Work instruction – Go through the data below and copy each line that includes "restart".

Given information –
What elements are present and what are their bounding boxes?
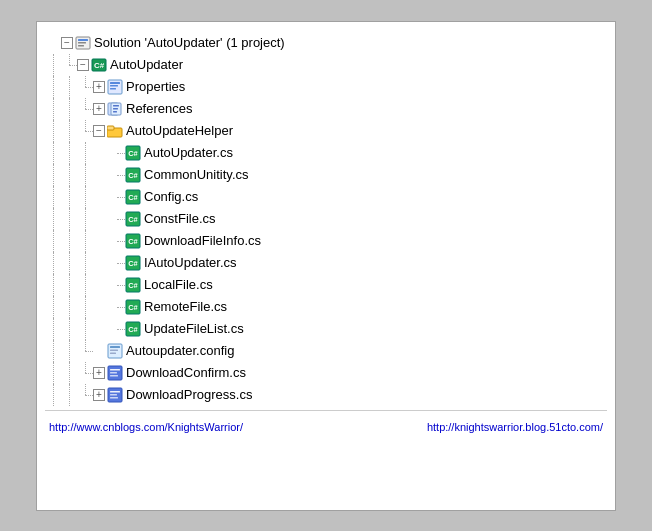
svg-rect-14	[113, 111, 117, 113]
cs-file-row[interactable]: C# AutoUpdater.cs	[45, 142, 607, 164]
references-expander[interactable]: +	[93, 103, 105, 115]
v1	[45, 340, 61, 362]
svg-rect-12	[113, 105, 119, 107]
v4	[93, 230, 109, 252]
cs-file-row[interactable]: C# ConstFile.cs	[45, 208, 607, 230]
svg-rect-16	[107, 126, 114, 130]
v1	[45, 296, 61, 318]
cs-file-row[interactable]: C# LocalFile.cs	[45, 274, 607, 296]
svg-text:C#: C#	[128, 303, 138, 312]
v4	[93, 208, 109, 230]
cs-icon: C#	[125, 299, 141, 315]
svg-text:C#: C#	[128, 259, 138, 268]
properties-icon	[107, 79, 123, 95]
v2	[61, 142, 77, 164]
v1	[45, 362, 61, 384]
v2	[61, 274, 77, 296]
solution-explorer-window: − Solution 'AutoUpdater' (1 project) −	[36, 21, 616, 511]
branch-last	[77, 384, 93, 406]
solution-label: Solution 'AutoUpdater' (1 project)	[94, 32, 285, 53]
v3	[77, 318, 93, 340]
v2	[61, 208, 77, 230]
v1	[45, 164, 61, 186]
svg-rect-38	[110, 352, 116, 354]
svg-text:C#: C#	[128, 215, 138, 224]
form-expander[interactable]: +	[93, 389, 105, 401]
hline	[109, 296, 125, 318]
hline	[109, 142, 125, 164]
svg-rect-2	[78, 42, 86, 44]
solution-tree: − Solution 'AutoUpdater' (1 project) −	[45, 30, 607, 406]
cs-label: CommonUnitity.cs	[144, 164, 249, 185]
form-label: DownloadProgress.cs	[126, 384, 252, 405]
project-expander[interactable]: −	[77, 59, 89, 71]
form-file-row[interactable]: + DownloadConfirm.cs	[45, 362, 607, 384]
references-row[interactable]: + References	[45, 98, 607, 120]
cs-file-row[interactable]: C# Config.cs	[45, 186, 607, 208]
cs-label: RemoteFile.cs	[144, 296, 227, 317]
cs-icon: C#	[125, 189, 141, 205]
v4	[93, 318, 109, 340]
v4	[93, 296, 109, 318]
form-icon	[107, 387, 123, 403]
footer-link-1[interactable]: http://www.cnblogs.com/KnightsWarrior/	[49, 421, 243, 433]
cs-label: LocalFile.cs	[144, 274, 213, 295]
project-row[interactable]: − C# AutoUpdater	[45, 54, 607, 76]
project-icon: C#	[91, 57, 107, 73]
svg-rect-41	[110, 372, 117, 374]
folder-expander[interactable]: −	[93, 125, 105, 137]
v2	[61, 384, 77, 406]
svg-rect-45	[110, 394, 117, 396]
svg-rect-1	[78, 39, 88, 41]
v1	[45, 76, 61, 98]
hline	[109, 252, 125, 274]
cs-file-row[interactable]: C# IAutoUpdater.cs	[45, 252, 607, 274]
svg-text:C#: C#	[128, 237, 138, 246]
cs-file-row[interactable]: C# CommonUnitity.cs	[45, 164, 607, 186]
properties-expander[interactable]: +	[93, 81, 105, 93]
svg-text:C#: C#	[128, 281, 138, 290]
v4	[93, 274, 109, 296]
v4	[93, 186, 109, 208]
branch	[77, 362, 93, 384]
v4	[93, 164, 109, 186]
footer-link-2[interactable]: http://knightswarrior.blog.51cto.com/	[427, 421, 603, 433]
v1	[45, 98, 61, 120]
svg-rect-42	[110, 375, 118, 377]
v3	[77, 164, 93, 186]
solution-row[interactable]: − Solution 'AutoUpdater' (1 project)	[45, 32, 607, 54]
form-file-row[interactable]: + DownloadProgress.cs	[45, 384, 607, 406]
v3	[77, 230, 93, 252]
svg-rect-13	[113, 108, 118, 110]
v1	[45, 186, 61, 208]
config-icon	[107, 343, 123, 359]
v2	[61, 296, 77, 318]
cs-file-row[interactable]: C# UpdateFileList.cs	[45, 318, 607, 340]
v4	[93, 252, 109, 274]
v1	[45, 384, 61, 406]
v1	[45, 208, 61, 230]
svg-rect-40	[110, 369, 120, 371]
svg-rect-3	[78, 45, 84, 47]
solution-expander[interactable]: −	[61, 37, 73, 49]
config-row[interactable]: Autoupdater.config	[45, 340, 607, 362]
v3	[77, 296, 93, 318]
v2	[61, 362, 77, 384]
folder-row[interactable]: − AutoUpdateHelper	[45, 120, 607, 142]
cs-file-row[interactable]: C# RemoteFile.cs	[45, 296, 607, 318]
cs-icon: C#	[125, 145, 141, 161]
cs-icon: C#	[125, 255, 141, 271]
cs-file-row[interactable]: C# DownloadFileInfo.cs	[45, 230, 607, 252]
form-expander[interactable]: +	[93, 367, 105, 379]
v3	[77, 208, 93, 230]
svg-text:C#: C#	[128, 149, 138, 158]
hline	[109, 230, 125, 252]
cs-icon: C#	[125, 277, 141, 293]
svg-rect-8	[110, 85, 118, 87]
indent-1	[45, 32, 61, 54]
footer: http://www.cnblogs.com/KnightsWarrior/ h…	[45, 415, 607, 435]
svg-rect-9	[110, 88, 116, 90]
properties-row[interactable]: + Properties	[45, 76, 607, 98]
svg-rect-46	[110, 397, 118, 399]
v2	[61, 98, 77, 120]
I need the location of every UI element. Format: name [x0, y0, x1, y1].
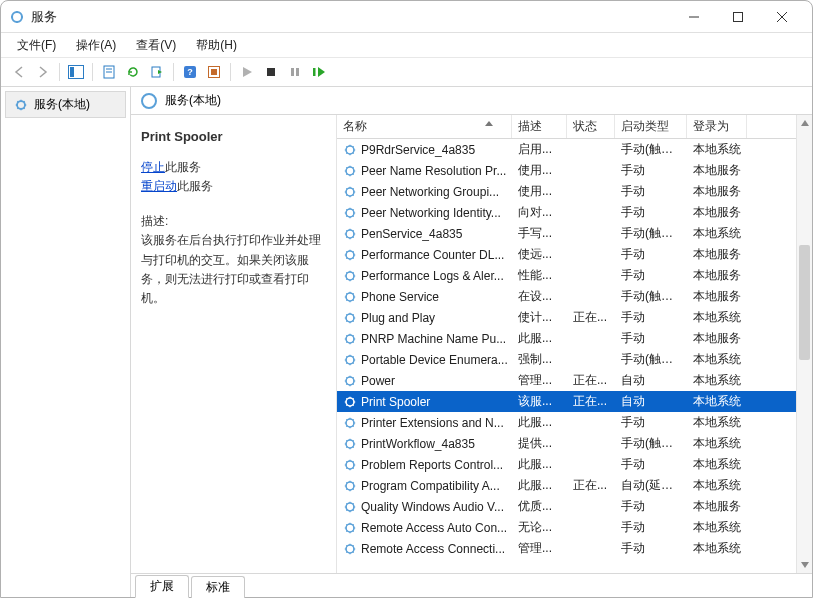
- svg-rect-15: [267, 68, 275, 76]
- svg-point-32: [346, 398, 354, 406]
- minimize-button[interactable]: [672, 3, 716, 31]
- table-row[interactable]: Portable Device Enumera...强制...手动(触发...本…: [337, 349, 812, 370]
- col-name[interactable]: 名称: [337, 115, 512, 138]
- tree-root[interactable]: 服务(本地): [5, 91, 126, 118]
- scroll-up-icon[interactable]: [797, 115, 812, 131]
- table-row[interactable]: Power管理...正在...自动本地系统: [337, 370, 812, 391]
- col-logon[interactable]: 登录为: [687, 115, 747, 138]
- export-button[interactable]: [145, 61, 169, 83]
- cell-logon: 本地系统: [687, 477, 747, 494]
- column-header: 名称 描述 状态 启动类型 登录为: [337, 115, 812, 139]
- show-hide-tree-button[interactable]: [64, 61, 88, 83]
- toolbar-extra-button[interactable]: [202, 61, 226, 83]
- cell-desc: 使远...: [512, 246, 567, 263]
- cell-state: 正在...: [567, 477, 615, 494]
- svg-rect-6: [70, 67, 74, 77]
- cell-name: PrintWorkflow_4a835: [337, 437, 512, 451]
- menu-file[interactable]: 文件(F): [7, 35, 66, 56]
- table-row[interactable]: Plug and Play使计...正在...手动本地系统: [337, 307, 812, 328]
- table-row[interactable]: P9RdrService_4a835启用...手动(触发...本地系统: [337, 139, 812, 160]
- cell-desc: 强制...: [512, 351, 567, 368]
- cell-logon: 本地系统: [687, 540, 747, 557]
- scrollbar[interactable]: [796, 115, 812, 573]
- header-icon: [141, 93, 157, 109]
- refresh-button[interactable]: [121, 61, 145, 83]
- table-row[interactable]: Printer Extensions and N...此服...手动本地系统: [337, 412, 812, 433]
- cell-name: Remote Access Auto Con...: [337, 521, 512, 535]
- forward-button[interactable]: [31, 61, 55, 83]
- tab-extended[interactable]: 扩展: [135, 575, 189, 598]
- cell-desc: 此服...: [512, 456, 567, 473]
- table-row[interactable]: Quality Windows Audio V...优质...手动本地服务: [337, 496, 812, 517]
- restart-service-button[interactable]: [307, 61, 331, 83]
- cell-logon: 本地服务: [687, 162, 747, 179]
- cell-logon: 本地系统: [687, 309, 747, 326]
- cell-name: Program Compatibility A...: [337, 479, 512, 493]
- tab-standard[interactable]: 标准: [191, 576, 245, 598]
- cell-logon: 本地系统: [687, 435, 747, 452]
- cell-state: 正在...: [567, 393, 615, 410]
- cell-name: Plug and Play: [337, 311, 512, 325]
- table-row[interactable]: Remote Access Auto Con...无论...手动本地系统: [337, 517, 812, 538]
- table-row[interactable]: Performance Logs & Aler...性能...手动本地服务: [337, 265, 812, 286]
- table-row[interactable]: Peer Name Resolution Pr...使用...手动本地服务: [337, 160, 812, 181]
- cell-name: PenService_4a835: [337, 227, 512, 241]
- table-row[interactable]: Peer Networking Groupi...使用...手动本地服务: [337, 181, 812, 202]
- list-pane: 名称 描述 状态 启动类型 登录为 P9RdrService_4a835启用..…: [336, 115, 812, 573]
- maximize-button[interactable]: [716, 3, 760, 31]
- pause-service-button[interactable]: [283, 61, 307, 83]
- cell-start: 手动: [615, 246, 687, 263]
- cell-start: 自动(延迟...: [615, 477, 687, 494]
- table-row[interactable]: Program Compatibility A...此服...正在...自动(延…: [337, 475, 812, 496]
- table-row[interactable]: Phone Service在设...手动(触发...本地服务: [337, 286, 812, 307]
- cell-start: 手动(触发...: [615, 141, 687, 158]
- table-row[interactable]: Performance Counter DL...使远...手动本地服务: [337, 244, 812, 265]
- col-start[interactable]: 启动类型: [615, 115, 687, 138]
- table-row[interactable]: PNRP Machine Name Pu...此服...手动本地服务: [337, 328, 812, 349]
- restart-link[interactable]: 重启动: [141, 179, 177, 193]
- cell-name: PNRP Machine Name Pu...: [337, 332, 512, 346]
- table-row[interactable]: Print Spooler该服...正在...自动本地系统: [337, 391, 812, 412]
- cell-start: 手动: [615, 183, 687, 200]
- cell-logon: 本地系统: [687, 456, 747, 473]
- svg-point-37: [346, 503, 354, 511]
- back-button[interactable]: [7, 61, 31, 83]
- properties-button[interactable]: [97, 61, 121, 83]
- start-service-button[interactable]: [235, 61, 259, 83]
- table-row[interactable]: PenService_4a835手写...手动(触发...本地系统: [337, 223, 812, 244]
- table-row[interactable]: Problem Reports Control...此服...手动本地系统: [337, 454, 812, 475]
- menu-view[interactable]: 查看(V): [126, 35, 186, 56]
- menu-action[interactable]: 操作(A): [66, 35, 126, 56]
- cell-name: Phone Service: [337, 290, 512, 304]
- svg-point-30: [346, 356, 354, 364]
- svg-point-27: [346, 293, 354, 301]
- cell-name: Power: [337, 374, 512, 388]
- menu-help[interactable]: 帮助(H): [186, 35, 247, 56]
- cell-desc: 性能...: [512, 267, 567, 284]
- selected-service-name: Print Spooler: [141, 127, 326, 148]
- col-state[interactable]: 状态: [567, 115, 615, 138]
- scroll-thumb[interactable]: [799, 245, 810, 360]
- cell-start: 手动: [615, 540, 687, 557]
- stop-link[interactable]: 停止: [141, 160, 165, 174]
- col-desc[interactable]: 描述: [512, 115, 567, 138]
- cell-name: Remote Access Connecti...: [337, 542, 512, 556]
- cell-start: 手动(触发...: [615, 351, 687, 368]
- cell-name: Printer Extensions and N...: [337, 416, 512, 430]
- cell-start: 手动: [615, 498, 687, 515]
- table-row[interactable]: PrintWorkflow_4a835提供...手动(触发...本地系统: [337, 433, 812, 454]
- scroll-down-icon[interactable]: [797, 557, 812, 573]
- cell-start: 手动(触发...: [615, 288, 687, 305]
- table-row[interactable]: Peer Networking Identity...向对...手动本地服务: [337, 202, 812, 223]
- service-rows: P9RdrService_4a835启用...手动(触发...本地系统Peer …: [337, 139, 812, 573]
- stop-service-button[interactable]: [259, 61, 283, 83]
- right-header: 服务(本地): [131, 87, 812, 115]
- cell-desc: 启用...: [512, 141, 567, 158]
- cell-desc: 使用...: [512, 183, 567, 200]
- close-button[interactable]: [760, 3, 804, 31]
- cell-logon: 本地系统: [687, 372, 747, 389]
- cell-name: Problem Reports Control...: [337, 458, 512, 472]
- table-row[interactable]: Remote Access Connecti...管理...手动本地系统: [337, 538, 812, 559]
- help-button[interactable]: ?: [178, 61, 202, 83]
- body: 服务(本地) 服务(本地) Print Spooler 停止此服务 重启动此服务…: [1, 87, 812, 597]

Exercise solution –
- restart-service-button[interactable]: [307, 61, 331, 83]
- restart-link[interactable]: 重启动: [141, 179, 177, 193]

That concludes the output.